The size of the above sums is due to the fact that we bought another cow. One cow will not give you milk consistently all the year…year after year…so you need two. We sold her again though, being in need at the time both of grass and cash. And once, when we didn't have any pigs, we bought a beef calf, reared him, and sold him at a negligible profit. A poor deal by any standard...and another lesson not to try to swim in the commercial sea.

Tuesday 19th December 2006

by williamshepherd @ 2006-12-22 - 11:10:57

In the view of some cultural ecologists the Hindu institution of the Sacred Cow is both ecologically and economically functional. Cows provide milk and manure…for bricks and fertiliser…and give birth to bullocks. But the thing to do when you want to get a cow is just go and get a cow. Do not start taking the measure of your ignorance. The cow will dispel your ignorance better than three years at an agricultural college. The cow is a better teacher than any book. Just get the cow. Thus spake John Seymour. Localization with Self-Sufficiency is more threatening to the Anarchy of Corporate Power…with its mindless pursuit of bigger and bigger profits…than any Anti-Capitalist Protests.

In fact the best Public Policy for the Coming Bad Times will be for the Lord Lieutenants to issue Five Acres and a Cow to every young man in the county. If the Queen can send telegrams when we reach our 100th birthday then her son can make sure that Cows and Land Deeds are handed out to every able-bodied male in his kingdom on their 18th birthday. ‘All power to the parish!’ is the fastest way to ensure that all wealth stays in the county!'

It is difficult buying a cow if you know nothing about it and don't want to be robbed. The Seymours kept blundering about trying to buy a cow but eventually they bought Brownie. Let John take up the tale. We went and looked at a herd of pedigree Jerseys and were offered one…a cull…at just the hundred and twenty guineas. You can buy an awful lot of milk for a hundred and twenty guineas. And you can pay an awful lot out in vet’s bills on a pedigree Jersey or a pedigree any other breed. We did have enough sense - or instinct - to steer us away from over-bred stock.
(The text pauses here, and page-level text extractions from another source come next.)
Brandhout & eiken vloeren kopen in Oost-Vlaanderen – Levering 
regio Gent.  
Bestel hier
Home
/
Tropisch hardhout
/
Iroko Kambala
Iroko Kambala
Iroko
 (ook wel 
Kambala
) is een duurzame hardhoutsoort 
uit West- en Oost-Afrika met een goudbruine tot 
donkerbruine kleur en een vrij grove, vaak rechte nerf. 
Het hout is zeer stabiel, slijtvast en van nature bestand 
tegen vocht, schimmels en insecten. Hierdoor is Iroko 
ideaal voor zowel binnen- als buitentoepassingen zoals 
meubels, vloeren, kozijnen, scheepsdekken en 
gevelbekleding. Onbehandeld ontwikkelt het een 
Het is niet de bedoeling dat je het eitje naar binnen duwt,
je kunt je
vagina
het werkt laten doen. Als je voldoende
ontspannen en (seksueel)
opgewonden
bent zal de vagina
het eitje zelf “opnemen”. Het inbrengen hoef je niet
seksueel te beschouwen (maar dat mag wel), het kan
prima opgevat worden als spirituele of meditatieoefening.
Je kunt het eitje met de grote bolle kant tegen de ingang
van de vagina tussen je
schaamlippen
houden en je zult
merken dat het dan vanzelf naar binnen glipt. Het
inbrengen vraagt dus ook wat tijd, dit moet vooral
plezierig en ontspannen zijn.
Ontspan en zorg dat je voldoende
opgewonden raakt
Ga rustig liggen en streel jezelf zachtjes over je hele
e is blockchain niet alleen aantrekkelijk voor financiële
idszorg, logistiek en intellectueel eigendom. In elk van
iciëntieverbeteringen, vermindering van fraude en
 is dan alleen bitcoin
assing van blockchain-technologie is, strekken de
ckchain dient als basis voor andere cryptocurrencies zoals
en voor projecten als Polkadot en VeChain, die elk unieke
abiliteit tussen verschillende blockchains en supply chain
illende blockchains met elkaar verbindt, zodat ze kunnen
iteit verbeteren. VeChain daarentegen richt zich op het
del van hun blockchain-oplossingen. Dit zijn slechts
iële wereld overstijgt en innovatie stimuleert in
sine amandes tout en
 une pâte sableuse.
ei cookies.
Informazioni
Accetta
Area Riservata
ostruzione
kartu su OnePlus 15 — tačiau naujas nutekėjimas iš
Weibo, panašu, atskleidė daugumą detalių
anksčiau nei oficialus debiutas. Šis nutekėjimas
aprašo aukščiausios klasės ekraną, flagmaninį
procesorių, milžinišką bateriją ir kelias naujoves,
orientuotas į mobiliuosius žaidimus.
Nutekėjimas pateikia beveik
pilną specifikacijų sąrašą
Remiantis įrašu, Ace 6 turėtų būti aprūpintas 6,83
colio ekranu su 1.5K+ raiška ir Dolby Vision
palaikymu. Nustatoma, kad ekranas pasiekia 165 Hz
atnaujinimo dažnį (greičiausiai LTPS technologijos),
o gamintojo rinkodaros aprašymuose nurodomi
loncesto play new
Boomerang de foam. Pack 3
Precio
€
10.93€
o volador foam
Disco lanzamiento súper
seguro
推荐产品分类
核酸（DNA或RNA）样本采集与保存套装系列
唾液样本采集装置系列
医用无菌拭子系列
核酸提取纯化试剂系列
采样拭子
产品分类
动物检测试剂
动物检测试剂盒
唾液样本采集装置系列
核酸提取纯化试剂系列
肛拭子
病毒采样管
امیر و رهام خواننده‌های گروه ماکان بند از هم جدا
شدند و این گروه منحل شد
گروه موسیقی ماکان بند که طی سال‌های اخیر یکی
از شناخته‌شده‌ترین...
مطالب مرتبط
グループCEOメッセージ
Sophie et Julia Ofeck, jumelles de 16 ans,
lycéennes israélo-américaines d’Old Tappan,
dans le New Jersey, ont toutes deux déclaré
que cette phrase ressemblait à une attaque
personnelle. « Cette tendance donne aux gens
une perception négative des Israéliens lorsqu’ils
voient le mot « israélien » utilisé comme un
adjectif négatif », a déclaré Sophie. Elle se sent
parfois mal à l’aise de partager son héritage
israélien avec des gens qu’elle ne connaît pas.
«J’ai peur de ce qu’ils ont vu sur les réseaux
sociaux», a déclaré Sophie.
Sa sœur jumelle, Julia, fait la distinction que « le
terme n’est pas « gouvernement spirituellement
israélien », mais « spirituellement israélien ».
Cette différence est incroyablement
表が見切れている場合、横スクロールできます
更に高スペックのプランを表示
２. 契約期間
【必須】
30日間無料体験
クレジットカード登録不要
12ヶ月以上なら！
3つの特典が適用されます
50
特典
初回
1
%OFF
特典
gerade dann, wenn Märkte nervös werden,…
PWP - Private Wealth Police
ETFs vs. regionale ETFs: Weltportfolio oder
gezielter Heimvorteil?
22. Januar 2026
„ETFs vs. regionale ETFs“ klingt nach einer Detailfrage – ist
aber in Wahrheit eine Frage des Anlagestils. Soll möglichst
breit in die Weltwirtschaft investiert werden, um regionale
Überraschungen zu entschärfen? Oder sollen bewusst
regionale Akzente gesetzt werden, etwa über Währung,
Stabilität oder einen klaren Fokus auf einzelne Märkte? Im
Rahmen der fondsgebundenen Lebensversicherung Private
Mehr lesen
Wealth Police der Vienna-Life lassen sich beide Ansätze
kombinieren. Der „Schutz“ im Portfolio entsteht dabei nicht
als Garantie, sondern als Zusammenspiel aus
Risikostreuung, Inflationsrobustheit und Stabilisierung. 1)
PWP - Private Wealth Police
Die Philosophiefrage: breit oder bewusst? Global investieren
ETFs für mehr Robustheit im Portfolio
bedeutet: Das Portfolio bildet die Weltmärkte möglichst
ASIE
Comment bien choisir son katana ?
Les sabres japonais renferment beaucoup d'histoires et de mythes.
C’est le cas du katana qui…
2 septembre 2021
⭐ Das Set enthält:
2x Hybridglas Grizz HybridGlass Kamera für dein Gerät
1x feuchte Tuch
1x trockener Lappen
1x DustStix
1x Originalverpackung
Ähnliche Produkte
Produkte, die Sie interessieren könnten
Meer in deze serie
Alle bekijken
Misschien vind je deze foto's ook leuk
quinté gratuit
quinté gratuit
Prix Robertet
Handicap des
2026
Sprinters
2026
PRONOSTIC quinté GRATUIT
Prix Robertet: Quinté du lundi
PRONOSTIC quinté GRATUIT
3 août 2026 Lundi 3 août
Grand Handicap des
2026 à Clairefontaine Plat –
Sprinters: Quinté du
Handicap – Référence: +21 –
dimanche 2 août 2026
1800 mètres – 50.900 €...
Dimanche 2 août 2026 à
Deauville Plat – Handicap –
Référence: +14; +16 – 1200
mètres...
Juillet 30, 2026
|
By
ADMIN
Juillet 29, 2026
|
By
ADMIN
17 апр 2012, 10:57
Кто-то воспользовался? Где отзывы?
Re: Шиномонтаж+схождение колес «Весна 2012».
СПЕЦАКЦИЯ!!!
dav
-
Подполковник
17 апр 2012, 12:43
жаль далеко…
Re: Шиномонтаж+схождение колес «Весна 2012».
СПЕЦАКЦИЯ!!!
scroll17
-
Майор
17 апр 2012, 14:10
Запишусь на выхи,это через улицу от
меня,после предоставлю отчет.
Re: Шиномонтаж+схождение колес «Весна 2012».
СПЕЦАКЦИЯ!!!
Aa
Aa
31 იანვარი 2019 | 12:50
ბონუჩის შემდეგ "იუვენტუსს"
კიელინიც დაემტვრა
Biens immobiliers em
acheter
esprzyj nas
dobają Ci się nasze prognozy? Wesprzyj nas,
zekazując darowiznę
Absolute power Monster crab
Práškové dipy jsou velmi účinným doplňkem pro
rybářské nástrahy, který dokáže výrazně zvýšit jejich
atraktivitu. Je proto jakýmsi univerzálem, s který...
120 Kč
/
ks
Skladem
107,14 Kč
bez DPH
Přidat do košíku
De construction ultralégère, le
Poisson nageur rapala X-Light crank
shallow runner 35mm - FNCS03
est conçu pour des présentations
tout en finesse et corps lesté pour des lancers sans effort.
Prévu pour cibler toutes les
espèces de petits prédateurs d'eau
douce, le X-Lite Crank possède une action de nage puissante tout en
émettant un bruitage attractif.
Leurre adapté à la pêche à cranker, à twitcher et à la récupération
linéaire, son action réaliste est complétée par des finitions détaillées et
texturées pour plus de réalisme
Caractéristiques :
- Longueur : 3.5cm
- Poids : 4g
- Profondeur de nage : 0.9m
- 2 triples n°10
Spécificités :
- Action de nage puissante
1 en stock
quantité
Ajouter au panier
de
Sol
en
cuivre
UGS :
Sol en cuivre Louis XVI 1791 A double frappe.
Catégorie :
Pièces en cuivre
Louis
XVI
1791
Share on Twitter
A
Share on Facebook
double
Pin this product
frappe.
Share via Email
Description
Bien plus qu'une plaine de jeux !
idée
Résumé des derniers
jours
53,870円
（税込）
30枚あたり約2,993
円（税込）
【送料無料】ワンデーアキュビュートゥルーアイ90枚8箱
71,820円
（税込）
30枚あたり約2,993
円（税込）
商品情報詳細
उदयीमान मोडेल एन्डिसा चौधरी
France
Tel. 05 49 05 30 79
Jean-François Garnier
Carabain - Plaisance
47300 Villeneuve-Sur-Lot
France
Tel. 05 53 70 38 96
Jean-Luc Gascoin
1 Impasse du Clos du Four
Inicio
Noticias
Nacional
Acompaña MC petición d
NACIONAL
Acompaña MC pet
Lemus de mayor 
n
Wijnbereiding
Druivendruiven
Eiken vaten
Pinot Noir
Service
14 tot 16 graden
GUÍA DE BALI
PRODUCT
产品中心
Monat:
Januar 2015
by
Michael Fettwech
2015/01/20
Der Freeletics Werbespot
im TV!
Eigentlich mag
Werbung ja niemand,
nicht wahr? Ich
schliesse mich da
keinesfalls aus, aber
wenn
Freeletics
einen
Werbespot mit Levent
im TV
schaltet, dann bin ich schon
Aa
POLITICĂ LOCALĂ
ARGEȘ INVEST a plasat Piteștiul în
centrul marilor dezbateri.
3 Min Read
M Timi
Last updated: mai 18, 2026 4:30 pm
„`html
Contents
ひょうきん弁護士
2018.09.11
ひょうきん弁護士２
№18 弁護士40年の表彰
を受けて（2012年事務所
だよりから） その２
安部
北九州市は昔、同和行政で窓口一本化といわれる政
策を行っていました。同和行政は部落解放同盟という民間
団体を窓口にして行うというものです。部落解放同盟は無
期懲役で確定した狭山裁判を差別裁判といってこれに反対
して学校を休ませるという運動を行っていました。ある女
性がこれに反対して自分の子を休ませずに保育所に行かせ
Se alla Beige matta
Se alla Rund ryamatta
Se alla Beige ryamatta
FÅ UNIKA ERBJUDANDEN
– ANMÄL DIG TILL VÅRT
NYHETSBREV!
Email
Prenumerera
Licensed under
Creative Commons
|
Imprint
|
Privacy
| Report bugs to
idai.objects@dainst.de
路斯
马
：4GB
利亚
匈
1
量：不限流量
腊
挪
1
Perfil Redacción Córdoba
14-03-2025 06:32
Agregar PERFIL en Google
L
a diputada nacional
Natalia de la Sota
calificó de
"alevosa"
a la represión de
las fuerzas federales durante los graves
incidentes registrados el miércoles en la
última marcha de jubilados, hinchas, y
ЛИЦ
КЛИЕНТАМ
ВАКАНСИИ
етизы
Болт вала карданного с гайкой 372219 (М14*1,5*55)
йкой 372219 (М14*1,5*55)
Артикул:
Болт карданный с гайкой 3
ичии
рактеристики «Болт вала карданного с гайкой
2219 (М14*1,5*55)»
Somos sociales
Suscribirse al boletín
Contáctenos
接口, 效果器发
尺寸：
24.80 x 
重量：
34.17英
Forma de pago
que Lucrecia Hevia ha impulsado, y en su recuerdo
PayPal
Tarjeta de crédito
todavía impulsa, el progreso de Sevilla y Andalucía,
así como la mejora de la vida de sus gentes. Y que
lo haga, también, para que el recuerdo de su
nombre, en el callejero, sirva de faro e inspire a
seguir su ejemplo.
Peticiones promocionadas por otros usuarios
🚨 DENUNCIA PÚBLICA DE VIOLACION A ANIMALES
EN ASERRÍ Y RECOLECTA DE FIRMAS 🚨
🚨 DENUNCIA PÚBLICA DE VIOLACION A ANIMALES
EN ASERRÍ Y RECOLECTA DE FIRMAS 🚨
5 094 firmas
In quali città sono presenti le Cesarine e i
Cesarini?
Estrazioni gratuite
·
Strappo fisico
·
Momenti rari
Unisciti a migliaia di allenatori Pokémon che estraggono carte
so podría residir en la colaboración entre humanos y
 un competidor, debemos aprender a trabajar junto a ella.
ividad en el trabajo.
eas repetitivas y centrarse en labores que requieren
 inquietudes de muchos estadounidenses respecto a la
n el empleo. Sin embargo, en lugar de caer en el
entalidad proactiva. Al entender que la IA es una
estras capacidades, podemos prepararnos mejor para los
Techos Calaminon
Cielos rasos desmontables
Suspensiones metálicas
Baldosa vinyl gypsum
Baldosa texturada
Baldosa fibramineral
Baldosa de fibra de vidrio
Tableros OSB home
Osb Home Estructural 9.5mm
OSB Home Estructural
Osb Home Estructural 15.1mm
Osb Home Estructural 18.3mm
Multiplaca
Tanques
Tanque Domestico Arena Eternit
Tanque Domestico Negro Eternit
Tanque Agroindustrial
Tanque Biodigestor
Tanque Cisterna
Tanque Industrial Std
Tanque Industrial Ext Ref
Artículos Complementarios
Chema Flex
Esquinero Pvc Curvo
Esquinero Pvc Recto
Eventually we saw an ad in our local rag for a Jersey House-Cow. We went and saw her. She belonged to a small-holder, an oldish man, hard and tough and honest like so many small-holders, who had reared up a heifer calf from this cow and had decided to get rid of the old girl while the going was good. Brownie was darkish brown…too dark for a Jersey…skinny and bony and swag-bellied, a bit shy in the forequarters, not too heavily bagged, a sweet silly frightened old thing, and we bought her for thirty-five quid. She was delivered in a cattle float. And there we were.

It is something suddenly to be landed with a cow. Brownie had just calved, but the vendor was keeping the calf. So there she was with a bagful of milk. We had cleaned and whitewashed out the cowshed…the middle of the two compartments of the weather-boarding shed. We led her in there and I tried to milk her. I had milked cows as a child, but not since. It came back…slowly. But milking a cow…particularly one like Brownie who is hard to milk…Jerseys are apt to be a bit slow on the titty…is a difficult job. I have taught several people to milk since and I have found that there is only one real teacher for difficult things…necessity. I milked Brownie because I had to milk her.

I believe there is no other way to learn to milk a cow. You have to sit there…until it is hard to keep the sweat of your brow from dripping into the pail…and the cow finishes the bit of grub you gave her long before to keep her quiet, and gets restive, and flicks you in the face (hard) with her hard old tail, and jigs about, and kicks the bucket, and you fumble away, and your wrists and forearms get paralytic, and only one thing keeps you at it…the knowledge that the cow has got to be milked to the last drop in each quarter and that she has got to be milked by you. It's no use calling on the Lord God. He won't come down and help you. You are alone…with a cow.

But when you learn to milk comfortably, which you do in about a week, it becomes a pleasant job. I look forward now to the morning and evening milking. There seems to me to be a friendliness between the cow and me, I put my head in her old flank and squirt away, and there is a nice smell, and a nice sound as the jets hiss into the frothing bucket, and I can think, and sum things up, and wonder what I am going to have for supper. In the winter it is dark and cold outside, but warm in Y Beudy…the cow shed…and the hurricane lantern throws fine shadows about the building. The whole job takes perhaps ten minutes - night and morning.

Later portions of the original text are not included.